Drunk man drove ambulance erratically for an hour, smashed into SLE guard rails and injured passenger
- G Mohanavarooman Gopal Oyyappan did not have a valid driving licence to drive an ambulance
- He drove while drunk in the wee hours of July 7, 2020
- At times, he went against traffic flow and also sounded the horn for no reason
- He ultimately crashed into guard railings along the SLE
- His passenger who had also been drinking had fractured ribs for the crash
SINGAPORE — With more than double the legal alcohol limit in his blood, G Mohanavarooman Gopal Oyyappan went on an hour-long joyride around the island in a private ambulance that belonged to his employer.
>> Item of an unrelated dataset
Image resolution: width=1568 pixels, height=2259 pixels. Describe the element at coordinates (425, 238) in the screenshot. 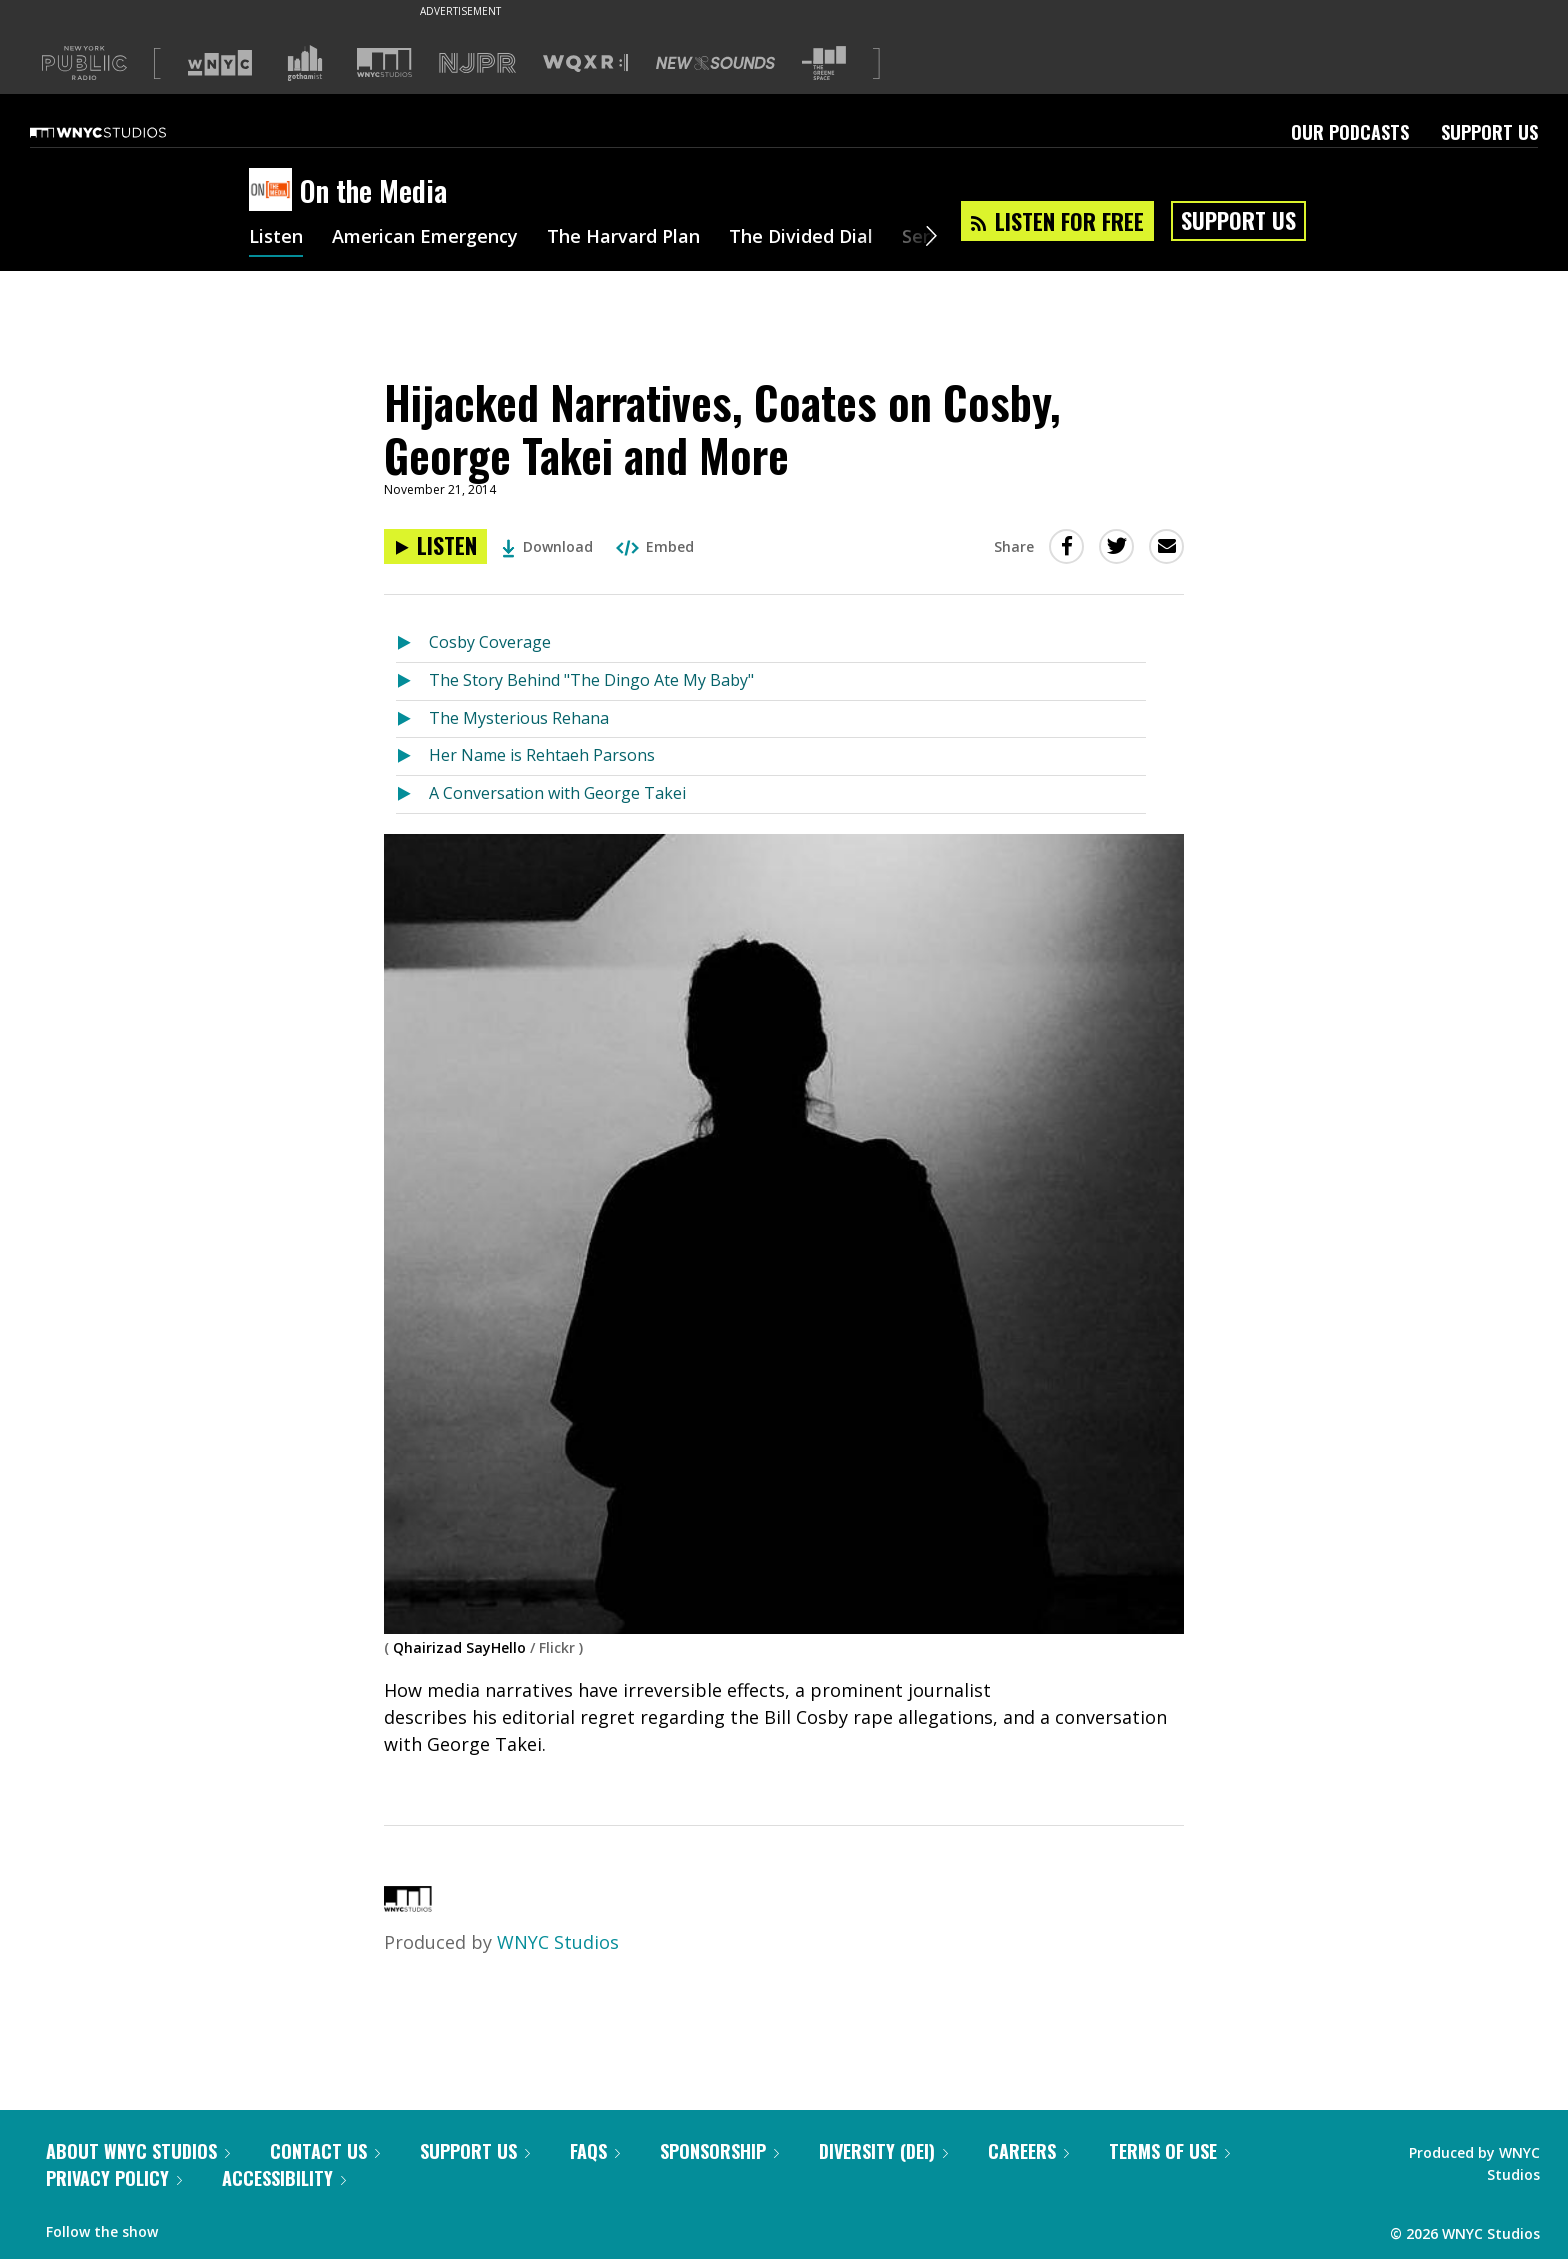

The 25-year-old stopped only when he crashed into some guard rails in the middle of Seletar Expressway (SLE). His passenger, who had also been drinking in the vehicle, suffered fractured ribs from the impact.
For this escapade, Mohan, now aged 27, pleaded guilty on Tuesday (July 12) to four charges including drink-driving, dangerous driving causing grievous hurt and driving without a valid Class 3 or 3A licence.
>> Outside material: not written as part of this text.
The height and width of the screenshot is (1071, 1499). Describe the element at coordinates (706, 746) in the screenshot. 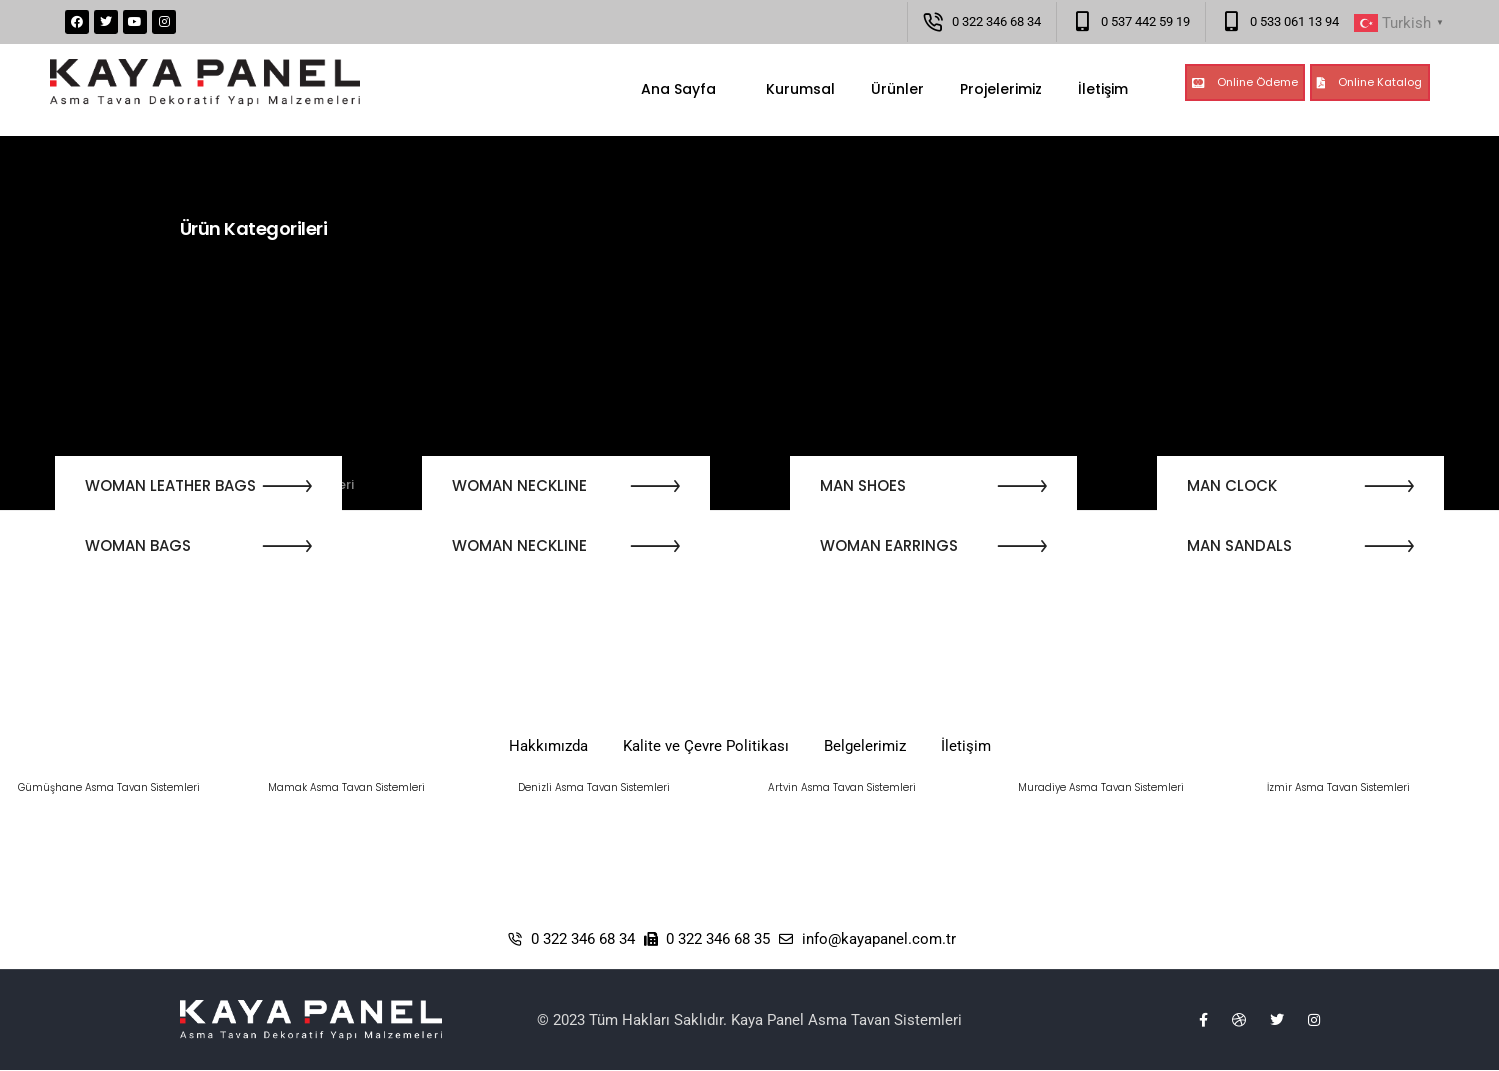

The Singaporean also admitted to an unrelated charge of voluntarily causing hurt. About six months before the ambulance incident, he got into a fight while drinking at a Punggol coffee shop and punched a patron.
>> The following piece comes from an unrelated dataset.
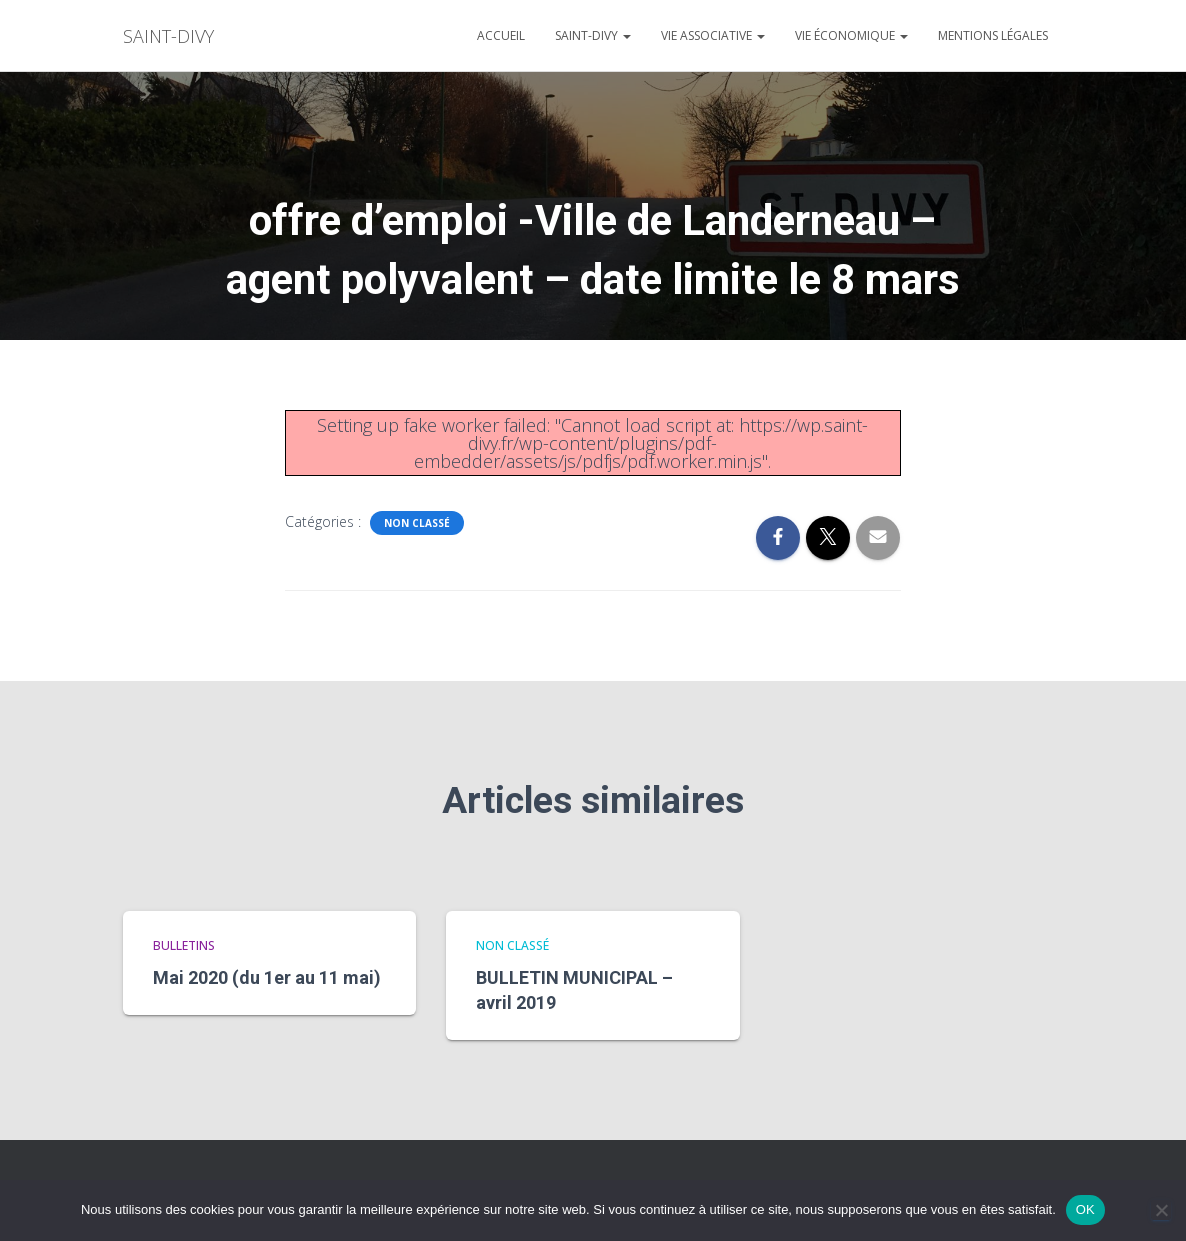 This screenshot has width=1186, height=1241. I want to click on [button], so click(626, 35).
He has not been sentenced yet and will return to court in September. Another charge of giving false information to a public servant will be taken into consideration for sentencing.
The prosecution is seeking 28 to 37 months’ jail, a fine of S$4,000 to S$5,000, and a 10-year disqualification from holding or obtaining all classes of driving licences.
DROVE AGAINST TRAFFIC FLOW
The court heard that Mohan and another man, Aravindraj Manohar, 29, were employed by private ambulance provider IM Ambulance Service. He worked as a “medic” while Arvin was a driver.
The pair worked together on July 6 in 2020, taking patients to and from medical centres.
Around 8.45pm that day, they went to a car park at Block 137, Bukit Batok West Avenue 6 to rest. Mohan had reported for work almost 12 hours earlier.
He bought four cans of beer from a nearby provision shop and they drank in the ambulance till 10pm, before Mohan bought more beer and a vodka mixed drink from a convenience store. He told Aravin that these drinks were for his friend.
They then ferried someone from Corporation Road to Bukit Batok Care Home, before continuing to drink until about 11.15pm.
Aravin eventually allowed Mohan to drive the ambulance to his grandmother’s house.
The victim, who is Mohan's friend, later boarded the ambulance. Her name was removed from court documents.
Aravin’s father picked him up in a car and Mohan went behind the wheel of the ambulance. He and the victim began drinking once more before he embarked on a joyride from 1.30am to 2.30am.
Court documents outlined numerous examples of his erratic driving, such as sharply cutting across a cyclist’s path by making a left turn into Hougang Street 22 from the second lane as opposed to the first lane.
He then drove against the flow of traffic along Hougang Street 22, at an open-air car park on Hougang Avenue 1 and on Phillips Avenue.
At the junctions of Phillips Avenue and Yio Chu Kang Road, he beat the red light before driving at a fast speed in a zig-zagging manner by repeatedly alternating between the first and second lanes.
Along the SLE, he drove in an unsteady manner and nearly caused a side-swipe collision with a car. He also sounded the horn many times for no reason.
LIED THAT HE WASN'T DRIVING
He made a series of lane changes before finally losing control of the vehicle, skidding from the third to first lane and ramming into the guard railings in the centre of the SLE.
The ambulance toppled to its left and came to a stop between the third and fourth lanes.
A member of the public called the police. An officer went to the scene and noticed that 10 portions of the guard rails had been uprooted and a tree was slanted.
Mohan's friend was unable to move from the front passenger seat because her leg was stuck.
The police officer then saw Mohan walking around the back of the ambulance in a state of panic. He smelled strongly of alcohol and had an unsteady gait.
When questioned if he was the driver, Mohan claimed that the victim had been driving instead. However, the victim said that Mohan had been the driver.
Mohan pleaded with her in Tamil, “Please, you are the driver”, and “Promise on your mother, if you want to save me, help me.”
Mohan soon failed a breathlyser test and was arrested. He was escorted to Khoo Teck Puat Hospital because he did not have his asthmatic inhaler with him.
He had 183mg of ethanol per 100ml of blood, more than double the prescribed drink-driving limit of 80mg per 100ml.
The victim was also taken to the hospital where she was found to have suffered lower rib fractures. She was warded for a week and given 38 days of hospitalisation leave, but did not suffer any permanent disabilities.
For dangerous driving causing grievous hurt, Mohan could be jailed for up to five years. As he is a serious offender, he could also additionally be jailed for up to a year and fined up to S$10,000.